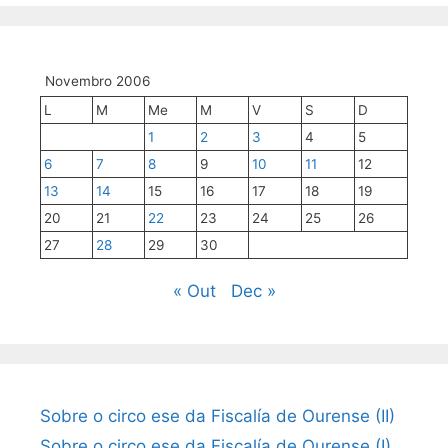
mes
Novembro 2006
L
M
Me
M
V
S
D
1
2
3
4
5
6
7
8
9
10
11
12
13
14
15
16
17
18
19
20
21
22
23
24
25
26
27
28
29
30
« Out
Dec »
Sobre o circo ese da Fiscalía de Ourense (II)
Sobre o circo ese da Fiscalía de Ourense (I)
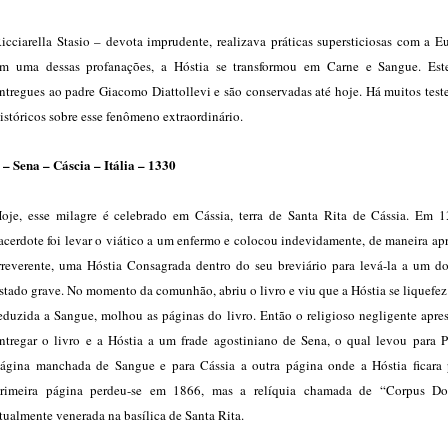
icciarella Stasio – devota imprudente, realizava práticas supersticiosas com a Eu
m uma dessas profanações, a Hóstia se transformou em Carne e Sangue. Est
ntregues ao padre Giacomo Diattollevi e são conservadas até hoje. Há muitos tes
istóricos sobre esse fenômeno extraordinário.
 – Sena – Cáscia – Itália – 1330
oje, esse milagre é celebrado em Cássia, terra de Santa Rita de Cássia. Em 
acerdote foi levar o viático a um enfermo e colocou indevidamente, de maneira ap
rreverente, uma Hóstia Consagrada dentro do seu breviário para levá-la a um d
stado grave. No momento da comunhão, abriu o livro e viu que a Hóstia se liquefez
eduzida a Sangue, molhou as páginas do livro. Então o religioso negligente apre
ntregar o livro e a Hóstia a um frade agostiniano de Sena, o qual levou para P
ágina manchada de Sangue e para Cássia a outra página onde a Hóstia ficara 
rimeira página perdeu-se em 1866, mas a relíquia chamada de “Corpus D
tualmente venerada na basílica de Santa Rita.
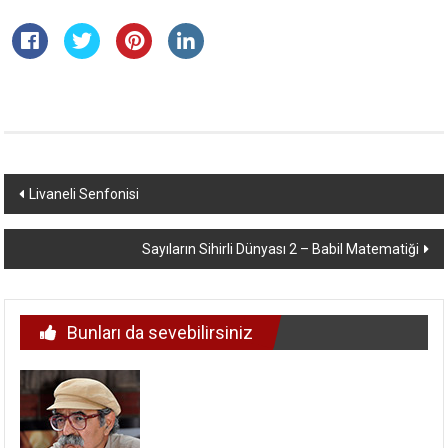
Yazı
Livaneli Senfonisi
dolaşımı
Sayıların Sihirli Dünyası 2 – Babil Matematiği
Bunları da sevebilirsiniz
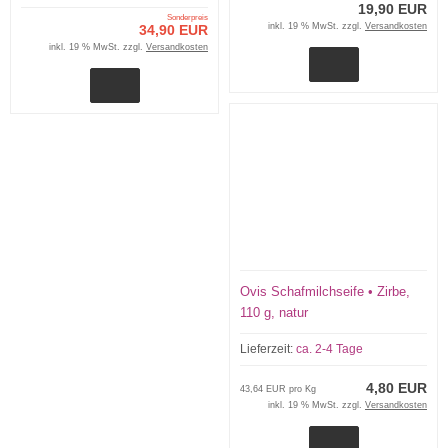
19,90 EUR
Sonderpreis
inkl. 19 % MwSt. zzgl.
Versandkosten
34,90 EUR
inkl. 19 % MwSt. zzgl.
Versandkosten
Ovis Schafmilchseife • Zirbe,
110 g, natur
Lieferzeit:
ca. 2-4 Tage
4,80 EUR
43,64 EUR pro Kg
inkl. 19 % MwSt. zzgl.
Versandkosten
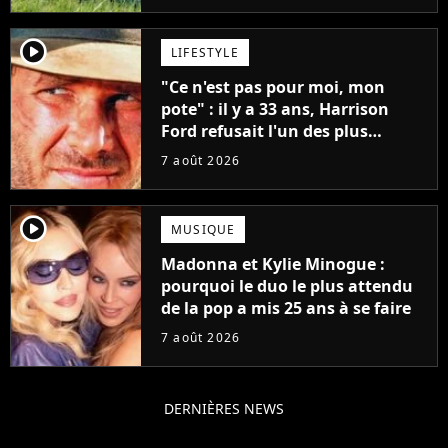
player2
LIFESTYLE
"Ce n'est pas pour moi, mon
pote" : il y a 33 ans, Harrison
Ford refusait l'un des plus
grands succès de tous les temps
7 août 2026
player2
MUSIQUE
Madonna et Kylie Minogue :
pourquoi le duo le plus attendu
de la pop a mis 25 ans à se faire
7 août 2026
DERNIÈRES NEWS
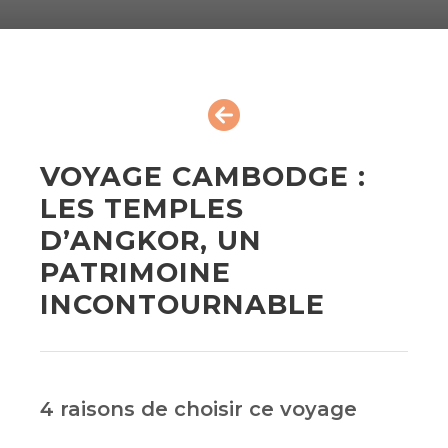
VOYAGE CAMBODGE :
LES TEMPLES
D’ANGKOR, UN
PATRIMOINE
INCONTOURNABLE
4 raisons de choisir ce voyage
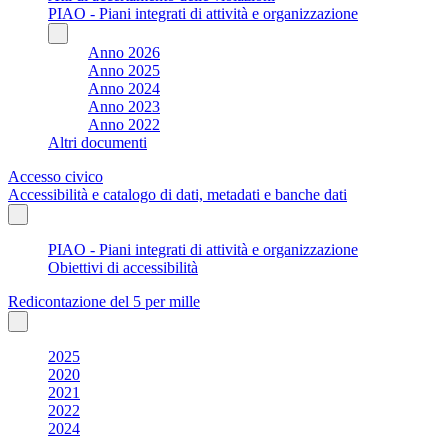
PIAO - Piani integrati di attività e organizzazione
Anno 2026
Anno 2025
Anno 2024
Anno 2023
Anno 2022
Altri documenti
Accesso civico
Accessibilità e catalogo di dati, metadati e banche dati
PIAO - Piani integrati di attività e organizzazione
Obiettivi di accessibilità
Redicontazione del 5 per mille
2025
2020
2021
2022
2024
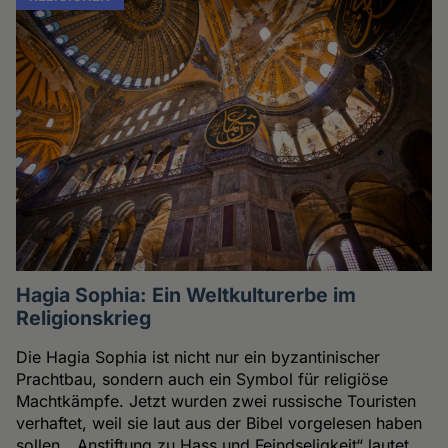
Hagia Sophia: Ein Weltkulturerbe im
Religionskrieg
Die Hagia Sophia ist nicht nur ein byzantinischer
Prachtbau, sondern auch ein Symbol für religiöse
Machtkämpfe. Jetzt wurden zwei russische Touristen
verhaftet, weil sie laut aus der Bibel vorgelesen haben
sollen. „Anstiftung zu Hass und Feindseligkeit“ lautet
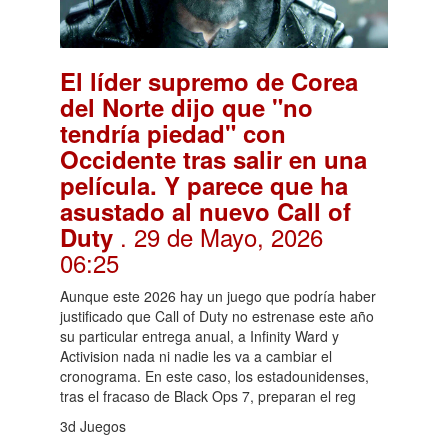
El líder supremo de Corea
del Norte dijo que "no
tendría piedad" con
Occidente tras salir en una
película. Y parece que ha
asustado al nuevo Call of
. 29 de Mayo, 2026
Duty
06:25
Aunque este 2026 hay un juego que podría haber
justificado que Call of Duty no estrenase este año
su particular entrega anual, a Infinity Ward y
Activision nada ni nadie les va a cambiar el
cronograma. En este caso, los estadounidenses,
tras el fracaso de Black Ops 7, preparan el reg
3d Juegos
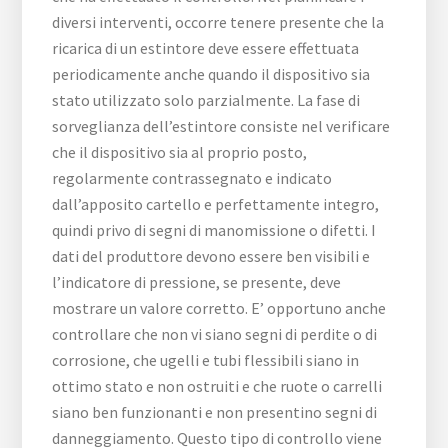
diversi interventi, occorre tenere presente che la
ricarica di un estintore deve essere effettuata
periodicamente anche quando il dispositivo sia
stato utilizzato solo parzialmente. La fase di
sorveglianza dell’estintore consiste nel verificare
che il dispositivo sia al proprio posto,
regolarmente contrassegnato e indicato
dall’apposito cartello e perfettamente integro,
quindi privo di segni di manomissione o difetti. I
dati del produttore devono essere ben visibili e
l’indicatore di pressione, se presente, deve
mostrare un valore corretto. E’ opportuno anche
controllare che non vi siano segni di perdite o di
corrosione, che ugelli e tubi flessibili siano in
ottimo stato e non ostruiti e che ruote o carrelli
siano ben funzionanti e non presentino segni di
danneggiamento. Questo tipo di controllo viene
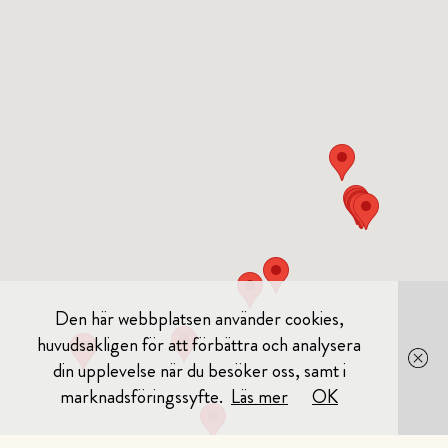
Den här webbplatsen använder cookies,
huvudsakligen för att förbättra och analysera
din upplevelse när du besöker oss, samt i
marknadsföringssyfte.
Läs mer
OK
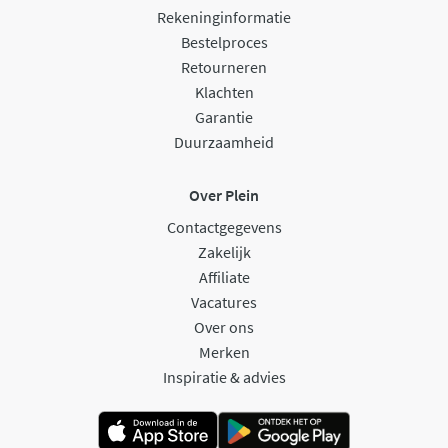
Rekeninginformatie
Bestelproces
Retourneren
Klachten
Garantie
Duurzaamheid
Over Plein
Contactgegevens
Zakelijk
Affiliate
Vacatures
Over ons
Merken
Inspiratie & advies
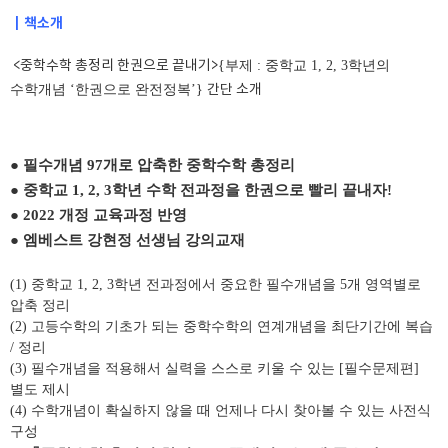
┃책소개
<
중학수학 총정리 한권으로 끝내기
>
{
부제
:
중학교
1, 2, 3
학년의
수학개념
‘
한권으로 완전정복
’}
간단 소개
●
필수개념
97
개로 압축한 중학수학 총정리
●
중학교
1, 2, 3
학년 수학 전과정을 한권으로 빨리 끝내자
!
●
2022
개정 교육과정 반영
●
엠베스트 강현정 선생님 강의교재
(1)
중학교
1, 2, 3
학년 전과정에서 중요한 필수개념을
5
개 영역별로
압축 정리
(2)
고등수학의 기초가 되는 중학수학의 연계개념을 최단기간에 복습
/
정리
(3)
필수개념을 적용해서 실력을 스스로 키울 수 있는
[
필수문제편
]
별도 제시
(4)
수학개념이 확실하지 않을 때 언제나 다시 찾아볼 수 있는 사전식
구성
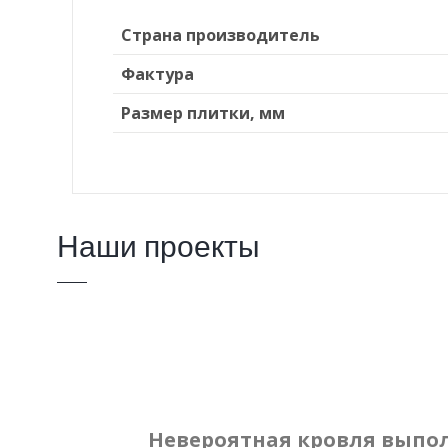
Страна производитель
Фактура
Размер плитки, мм
Наши проекты
Невероятная кровля выпо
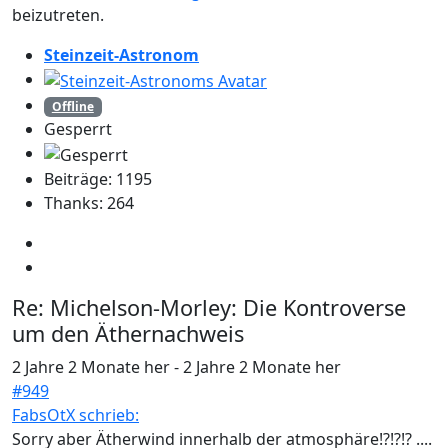
beizutreten.
Steinzeit-Astronom
Offline
Gesperrt
Beiträge: 1195
Thanks: 264
Re:
Michelson-Morley: Die Kontroverse
um den Äthernachweis
2 Jahre 2 Monate her
-
2 Jahre 2 Monate her
#949
FabsOtX schrieb:
Sorry aber Ätherwind innerhalb der atmosphäre!?!?!? ....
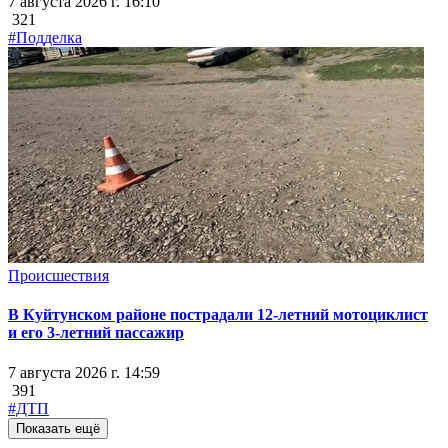
7 августа 2026 г. 16:10
321
#Подделка
Происшествия
В Куйтунском районе пострадали 12-летний мотоциклист
и его 3-летний пассажир
7 августа 2026 г. 14:59
391
#ДТП
Показать ещё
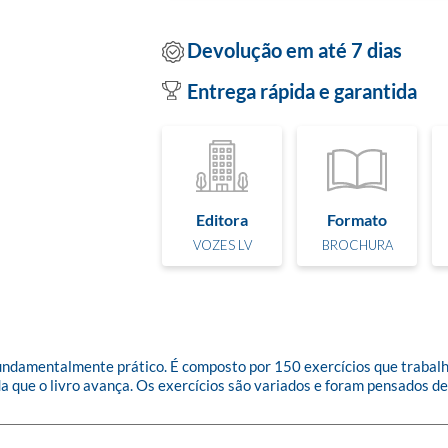
Devolução em até 7 dias
Entrega rápida e garantida
Editora
Formato
VOZES LV
BROCHURA
o fundamentalmente prático. É composto por 150 exercícios que traba
 que o livro avança. Os exercícios são variados e foram pensados de 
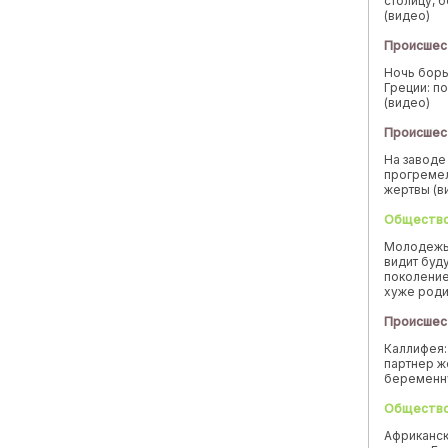
столицу, 
(видео)
Происшес
Ночь борь
Греции: п
(видео)
Происшес
На заводе
прогремел
жертвы (в
Обществ
Молодежь
видит буд
поколение
хуже род
Происшес
Каллифея:
партнер ж
беремен
Обществ
Африканск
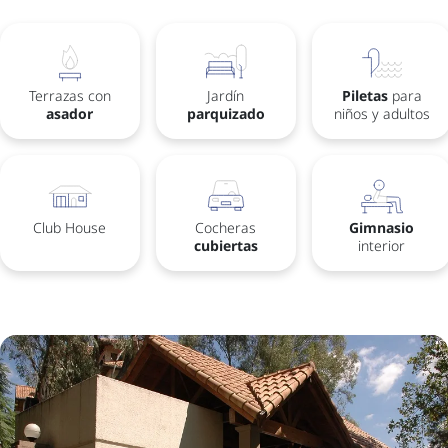
Terrazas con
Jardín
Piletas
para
asador
parquizado
niños y adultos
Club House
Cocheras
Gimnasio
cubiertas
interior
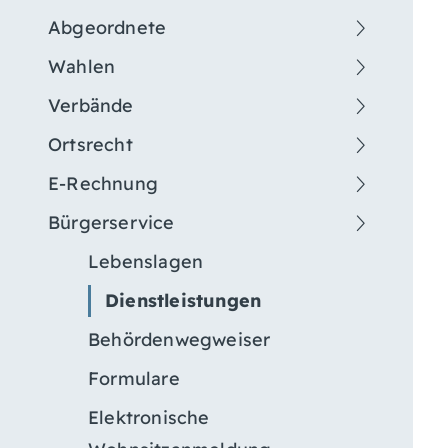
Abgeordnete
Wahlen
Verbände
Ortsrecht
E-Rechnung
Bürgerservice
Lebenslagen
Dienstleistungen
Behördenwegweiser
Formulare
Elektronische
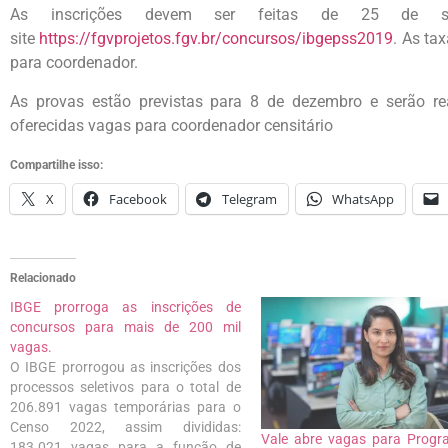
As inscrições devem ser feitas de 25 de 
site
https://fgvprojetos.fgv.br/concursos/ibgepss2019
. As ta
para coordenador.
As provas estão previstas para 8 de dezembro e serão re
oferecidas vagas para coordenador censitário
Compartilhe isso:
X
Facebook
Telegram
WhatsApp
Relacionado
IBGE prorroga as inscrições de
concursos para mais de 200 mil
vagas.
O IBGE prorrogou as inscrições dos
processos seletivos para o total de
206.891 vagas temporárias para o
Censo 2022, assim divididas:
Vale abre vagas para Prog
183.021 vagas para a função de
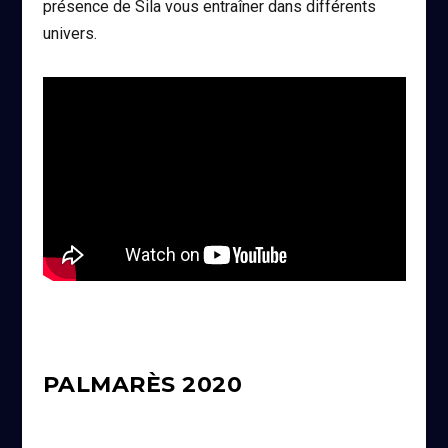
présence de Sila vous entraîner dans différents
univers.
PALMARÈS 2020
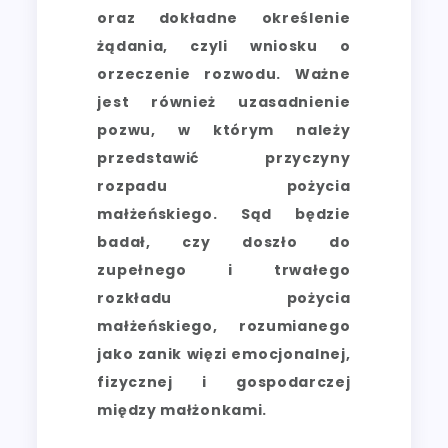
oraz dokładne określenie
żądania, czyli wniosku o
orzeczenie rozwodu. Ważne
jest również uzasadnienie
pozwu, w którym należy
przedstawić przyczyny
rozpadu pożycia
małżeńskiego. Sąd będzie
badał, czy doszło do
zupełnego i trwałego
rozkładu pożycia
małżeńskiego, rozumianego
jako zanik więzi emocjonalnej,
fizycznej i gospodarczej
między małżonkami.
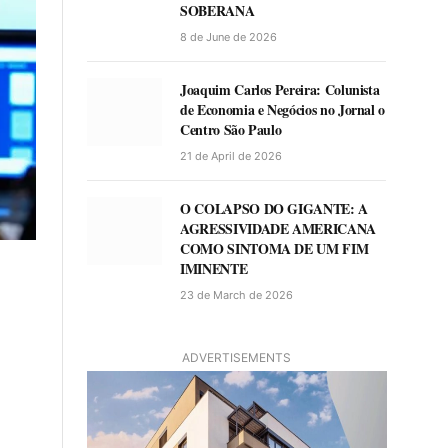
SOBERANA
8 de June de 2026
Joaquim Carlos Pereira: Colunista
de Economia e Negócios no Jornal o
Centro São Paulo
21 de April de 2026
O COLAPSO DO GIGANTE: A
AGRESSIVIDADE AMERICANA
COMO SINTOMA DE UM FIM
IMINENTE
23 de March de 2026
ADVERTISEMENTS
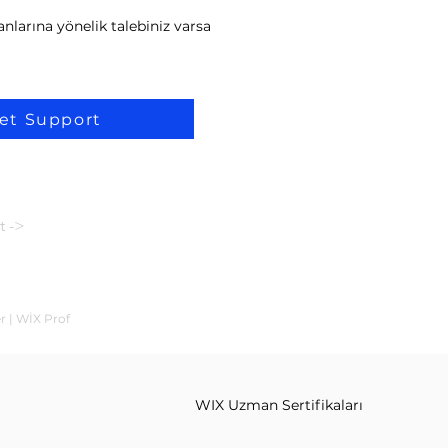
nlarına yönelik talebiniz varsa
et Support
t ->
r | WİX Prof
WIX Uzman Sertifikaları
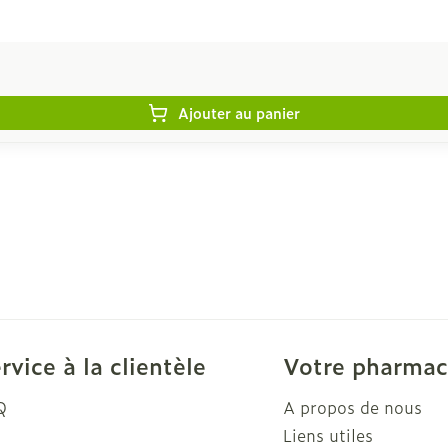
Ajouter au panier
rvice à la clientèle
Votre pharmac
Q
A propos de nous
Liens utiles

▬▬▬▬▬▬

**TASK PROMPT**
Where a line in the entries holds "plus", copy that line.

**SOLVED PROBLEM**
Ford refusait l'un des plus
pourquoi le duo le plus attendu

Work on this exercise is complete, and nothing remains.